§ **WHAT TO DO**
For the entries below, report every line that includes the word "from".
GIVEN DATA Block Start
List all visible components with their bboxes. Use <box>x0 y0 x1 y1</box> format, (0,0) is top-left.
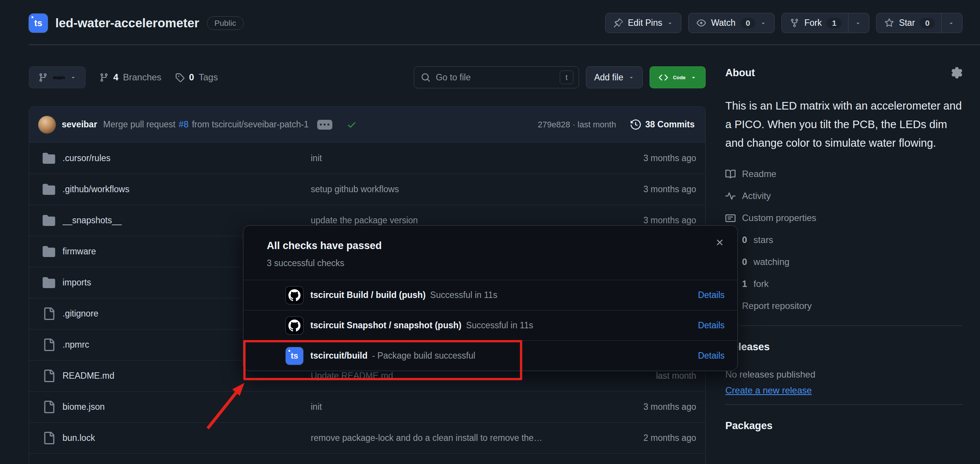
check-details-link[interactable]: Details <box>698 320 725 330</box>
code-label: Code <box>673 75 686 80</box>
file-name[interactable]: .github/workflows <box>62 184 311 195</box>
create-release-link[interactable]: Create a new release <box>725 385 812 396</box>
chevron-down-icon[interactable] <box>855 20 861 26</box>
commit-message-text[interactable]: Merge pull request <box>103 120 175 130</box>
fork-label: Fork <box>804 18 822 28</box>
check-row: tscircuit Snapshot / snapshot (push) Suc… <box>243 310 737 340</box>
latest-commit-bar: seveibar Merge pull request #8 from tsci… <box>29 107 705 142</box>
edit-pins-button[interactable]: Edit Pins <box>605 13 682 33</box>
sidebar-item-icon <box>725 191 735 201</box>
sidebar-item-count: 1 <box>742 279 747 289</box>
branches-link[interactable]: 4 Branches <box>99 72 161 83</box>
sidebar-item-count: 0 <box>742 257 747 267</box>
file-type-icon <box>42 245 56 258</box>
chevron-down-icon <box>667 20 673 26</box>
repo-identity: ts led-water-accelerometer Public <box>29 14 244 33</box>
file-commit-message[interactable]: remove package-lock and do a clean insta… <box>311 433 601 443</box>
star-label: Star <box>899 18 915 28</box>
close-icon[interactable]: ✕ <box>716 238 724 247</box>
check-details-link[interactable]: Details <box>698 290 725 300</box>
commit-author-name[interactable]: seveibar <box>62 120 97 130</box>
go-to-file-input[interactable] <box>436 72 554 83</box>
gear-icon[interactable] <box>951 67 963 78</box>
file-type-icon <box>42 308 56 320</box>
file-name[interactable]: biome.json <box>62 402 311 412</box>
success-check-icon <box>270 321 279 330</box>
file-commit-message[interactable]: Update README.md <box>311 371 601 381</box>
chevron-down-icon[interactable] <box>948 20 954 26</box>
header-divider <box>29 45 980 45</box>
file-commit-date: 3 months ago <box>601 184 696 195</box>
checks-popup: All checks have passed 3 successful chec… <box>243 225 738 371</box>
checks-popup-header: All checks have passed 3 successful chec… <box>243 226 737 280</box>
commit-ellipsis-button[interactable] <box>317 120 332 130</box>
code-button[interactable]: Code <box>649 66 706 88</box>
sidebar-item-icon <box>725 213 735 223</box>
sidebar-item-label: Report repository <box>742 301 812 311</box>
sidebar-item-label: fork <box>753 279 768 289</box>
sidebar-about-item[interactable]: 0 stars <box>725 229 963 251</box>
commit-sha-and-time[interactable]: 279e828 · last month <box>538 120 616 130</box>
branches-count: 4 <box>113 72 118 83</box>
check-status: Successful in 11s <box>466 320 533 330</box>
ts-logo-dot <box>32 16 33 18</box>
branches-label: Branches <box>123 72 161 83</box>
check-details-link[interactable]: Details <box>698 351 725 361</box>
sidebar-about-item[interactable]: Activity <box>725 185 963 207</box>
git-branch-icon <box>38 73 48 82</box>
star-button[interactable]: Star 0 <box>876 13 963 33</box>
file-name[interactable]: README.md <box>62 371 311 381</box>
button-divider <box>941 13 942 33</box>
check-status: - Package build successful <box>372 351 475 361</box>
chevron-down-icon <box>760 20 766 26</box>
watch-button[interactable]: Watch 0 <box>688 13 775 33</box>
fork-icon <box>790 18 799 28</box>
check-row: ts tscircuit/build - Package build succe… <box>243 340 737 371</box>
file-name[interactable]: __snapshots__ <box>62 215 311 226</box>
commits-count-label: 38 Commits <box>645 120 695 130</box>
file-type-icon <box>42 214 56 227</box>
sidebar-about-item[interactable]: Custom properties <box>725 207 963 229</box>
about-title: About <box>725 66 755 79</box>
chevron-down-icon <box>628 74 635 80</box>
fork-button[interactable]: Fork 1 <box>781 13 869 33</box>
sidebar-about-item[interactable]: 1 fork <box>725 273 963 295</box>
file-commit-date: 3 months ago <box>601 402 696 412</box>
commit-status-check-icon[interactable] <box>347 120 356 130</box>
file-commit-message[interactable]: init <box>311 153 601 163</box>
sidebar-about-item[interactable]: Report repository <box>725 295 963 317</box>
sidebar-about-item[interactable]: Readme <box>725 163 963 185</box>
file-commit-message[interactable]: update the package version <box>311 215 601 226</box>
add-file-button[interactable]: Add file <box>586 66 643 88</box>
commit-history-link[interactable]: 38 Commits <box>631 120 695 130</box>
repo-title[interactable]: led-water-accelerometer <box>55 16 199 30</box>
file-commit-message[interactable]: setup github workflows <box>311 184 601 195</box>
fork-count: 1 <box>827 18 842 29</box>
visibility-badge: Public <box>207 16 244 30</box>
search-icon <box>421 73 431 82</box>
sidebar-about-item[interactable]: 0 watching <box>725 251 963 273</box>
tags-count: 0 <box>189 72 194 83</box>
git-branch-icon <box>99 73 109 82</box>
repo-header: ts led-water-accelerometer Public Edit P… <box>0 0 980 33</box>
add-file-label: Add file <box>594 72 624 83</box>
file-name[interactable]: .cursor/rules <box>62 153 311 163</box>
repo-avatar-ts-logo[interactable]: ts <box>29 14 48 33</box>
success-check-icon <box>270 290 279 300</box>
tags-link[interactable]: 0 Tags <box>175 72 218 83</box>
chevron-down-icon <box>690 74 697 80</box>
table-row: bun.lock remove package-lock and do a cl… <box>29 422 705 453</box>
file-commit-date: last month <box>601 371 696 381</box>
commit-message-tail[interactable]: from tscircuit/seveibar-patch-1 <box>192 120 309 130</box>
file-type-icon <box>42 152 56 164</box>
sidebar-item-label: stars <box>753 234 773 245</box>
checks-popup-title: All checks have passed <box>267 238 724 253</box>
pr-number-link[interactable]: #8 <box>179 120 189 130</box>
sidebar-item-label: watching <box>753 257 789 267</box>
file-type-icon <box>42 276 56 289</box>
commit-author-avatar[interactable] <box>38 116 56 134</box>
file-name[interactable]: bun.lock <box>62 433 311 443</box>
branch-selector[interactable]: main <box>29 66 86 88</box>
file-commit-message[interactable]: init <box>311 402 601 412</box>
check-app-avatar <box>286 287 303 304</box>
GIVEN DATA Block End
GIVEN DATA Block Start
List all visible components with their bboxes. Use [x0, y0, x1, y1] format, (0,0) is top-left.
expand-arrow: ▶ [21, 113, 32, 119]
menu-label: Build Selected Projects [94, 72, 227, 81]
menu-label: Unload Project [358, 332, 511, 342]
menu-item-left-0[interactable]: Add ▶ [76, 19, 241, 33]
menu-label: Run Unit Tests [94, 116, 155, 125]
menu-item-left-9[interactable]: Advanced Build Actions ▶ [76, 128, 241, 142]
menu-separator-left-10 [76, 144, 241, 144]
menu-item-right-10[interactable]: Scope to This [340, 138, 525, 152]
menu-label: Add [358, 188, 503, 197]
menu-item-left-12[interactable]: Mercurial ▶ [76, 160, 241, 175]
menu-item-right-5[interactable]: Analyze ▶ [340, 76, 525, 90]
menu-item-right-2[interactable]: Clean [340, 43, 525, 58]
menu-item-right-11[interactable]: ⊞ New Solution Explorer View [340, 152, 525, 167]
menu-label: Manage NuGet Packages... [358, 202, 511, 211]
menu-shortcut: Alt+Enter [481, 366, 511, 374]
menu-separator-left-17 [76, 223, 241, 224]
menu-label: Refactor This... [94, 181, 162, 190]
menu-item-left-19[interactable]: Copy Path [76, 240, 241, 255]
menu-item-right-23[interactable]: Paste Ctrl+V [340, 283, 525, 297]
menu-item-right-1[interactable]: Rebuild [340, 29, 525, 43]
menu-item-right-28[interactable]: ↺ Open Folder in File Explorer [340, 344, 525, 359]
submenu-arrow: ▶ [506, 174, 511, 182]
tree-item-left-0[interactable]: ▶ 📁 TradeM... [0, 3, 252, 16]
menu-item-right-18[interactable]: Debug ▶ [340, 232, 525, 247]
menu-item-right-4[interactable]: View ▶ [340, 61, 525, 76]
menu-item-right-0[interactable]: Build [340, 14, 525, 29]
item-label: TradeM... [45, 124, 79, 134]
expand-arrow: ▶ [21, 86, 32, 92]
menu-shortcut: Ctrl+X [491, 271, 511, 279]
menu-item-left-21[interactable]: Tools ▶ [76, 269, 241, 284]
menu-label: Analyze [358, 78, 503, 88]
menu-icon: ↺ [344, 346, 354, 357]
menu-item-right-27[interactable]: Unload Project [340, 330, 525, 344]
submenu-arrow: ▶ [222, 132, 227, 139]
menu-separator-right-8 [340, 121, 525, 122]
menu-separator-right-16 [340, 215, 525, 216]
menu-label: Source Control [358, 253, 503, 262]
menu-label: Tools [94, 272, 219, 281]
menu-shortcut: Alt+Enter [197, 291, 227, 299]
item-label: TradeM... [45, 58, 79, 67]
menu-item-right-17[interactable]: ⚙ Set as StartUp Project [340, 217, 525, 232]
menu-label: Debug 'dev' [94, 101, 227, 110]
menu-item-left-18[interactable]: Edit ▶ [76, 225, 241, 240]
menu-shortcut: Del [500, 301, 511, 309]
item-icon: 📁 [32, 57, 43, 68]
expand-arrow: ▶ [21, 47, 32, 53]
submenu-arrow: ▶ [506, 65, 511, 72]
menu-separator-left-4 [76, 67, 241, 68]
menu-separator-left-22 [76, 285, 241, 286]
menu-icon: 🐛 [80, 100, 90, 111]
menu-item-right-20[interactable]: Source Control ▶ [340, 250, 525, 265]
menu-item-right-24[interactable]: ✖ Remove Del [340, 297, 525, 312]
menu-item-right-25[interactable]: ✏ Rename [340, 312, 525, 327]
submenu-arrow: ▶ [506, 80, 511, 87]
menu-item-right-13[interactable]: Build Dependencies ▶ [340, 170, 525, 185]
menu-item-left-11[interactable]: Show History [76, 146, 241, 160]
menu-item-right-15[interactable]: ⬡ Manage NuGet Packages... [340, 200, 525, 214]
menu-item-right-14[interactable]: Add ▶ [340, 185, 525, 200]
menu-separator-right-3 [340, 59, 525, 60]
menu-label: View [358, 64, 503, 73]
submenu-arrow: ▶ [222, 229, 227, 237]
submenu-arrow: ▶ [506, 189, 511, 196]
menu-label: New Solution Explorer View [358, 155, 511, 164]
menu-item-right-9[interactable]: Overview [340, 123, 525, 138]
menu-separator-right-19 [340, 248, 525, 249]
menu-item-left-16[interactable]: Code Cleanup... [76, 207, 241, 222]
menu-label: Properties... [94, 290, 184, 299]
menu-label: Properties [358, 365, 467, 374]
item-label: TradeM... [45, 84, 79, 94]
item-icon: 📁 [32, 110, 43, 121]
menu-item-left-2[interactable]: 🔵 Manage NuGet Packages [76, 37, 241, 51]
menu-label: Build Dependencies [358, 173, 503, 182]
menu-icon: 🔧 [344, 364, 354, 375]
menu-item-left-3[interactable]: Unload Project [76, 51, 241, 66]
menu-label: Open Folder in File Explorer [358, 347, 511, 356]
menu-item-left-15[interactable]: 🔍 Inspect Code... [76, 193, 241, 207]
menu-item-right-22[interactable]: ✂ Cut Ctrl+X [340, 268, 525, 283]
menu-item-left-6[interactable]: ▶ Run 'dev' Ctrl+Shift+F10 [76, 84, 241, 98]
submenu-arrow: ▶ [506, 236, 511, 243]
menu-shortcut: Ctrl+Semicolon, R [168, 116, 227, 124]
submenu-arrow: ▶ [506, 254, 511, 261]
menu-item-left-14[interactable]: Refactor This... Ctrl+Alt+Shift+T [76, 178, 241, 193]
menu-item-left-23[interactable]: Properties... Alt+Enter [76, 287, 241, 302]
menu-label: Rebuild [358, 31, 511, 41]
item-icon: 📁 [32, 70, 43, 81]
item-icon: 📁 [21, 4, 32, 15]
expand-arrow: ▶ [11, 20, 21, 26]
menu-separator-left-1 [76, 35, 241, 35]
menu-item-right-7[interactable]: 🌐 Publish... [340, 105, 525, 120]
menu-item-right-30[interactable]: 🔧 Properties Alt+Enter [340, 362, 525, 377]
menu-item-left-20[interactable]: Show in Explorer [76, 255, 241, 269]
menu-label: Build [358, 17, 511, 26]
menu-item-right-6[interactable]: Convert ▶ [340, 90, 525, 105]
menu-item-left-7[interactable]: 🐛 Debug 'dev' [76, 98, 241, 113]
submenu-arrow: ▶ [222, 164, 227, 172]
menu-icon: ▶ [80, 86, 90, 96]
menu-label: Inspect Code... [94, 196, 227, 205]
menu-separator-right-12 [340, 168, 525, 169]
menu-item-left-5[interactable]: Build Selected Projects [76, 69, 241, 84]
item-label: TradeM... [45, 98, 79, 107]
GIVEN DATA Block End
GIVEN DATA Block Start
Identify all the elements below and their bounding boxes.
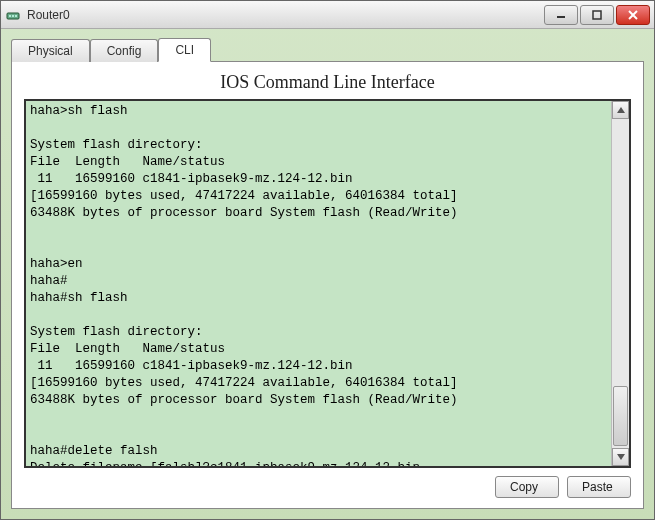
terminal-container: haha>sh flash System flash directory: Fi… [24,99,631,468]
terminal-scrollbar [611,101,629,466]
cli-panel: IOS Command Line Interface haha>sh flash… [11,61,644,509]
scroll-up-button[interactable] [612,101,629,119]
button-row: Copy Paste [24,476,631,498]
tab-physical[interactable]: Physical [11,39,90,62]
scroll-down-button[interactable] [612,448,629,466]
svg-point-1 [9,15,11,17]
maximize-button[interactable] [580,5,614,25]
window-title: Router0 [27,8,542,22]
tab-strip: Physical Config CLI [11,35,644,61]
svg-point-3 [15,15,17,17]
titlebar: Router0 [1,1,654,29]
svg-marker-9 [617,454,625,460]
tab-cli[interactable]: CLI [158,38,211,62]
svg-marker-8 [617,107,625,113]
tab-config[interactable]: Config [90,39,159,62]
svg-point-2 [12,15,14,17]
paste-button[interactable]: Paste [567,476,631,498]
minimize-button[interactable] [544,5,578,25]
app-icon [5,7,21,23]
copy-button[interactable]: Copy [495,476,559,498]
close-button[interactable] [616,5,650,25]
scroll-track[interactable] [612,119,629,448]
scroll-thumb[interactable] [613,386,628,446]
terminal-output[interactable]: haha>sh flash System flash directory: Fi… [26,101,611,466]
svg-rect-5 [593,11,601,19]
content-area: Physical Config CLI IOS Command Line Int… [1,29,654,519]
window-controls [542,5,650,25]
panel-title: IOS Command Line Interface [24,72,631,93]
GIVEN DATA Block End
§ **SOLUTION TO THE EXERCISE**
latest-commit-bar: seveibar Merge pull request #8 from tsci… <box>29 107 705 142</box>
commit-message-tail[interactable]: from tscircuit/seveibar-patch-1 <box>192 120 309 130</box>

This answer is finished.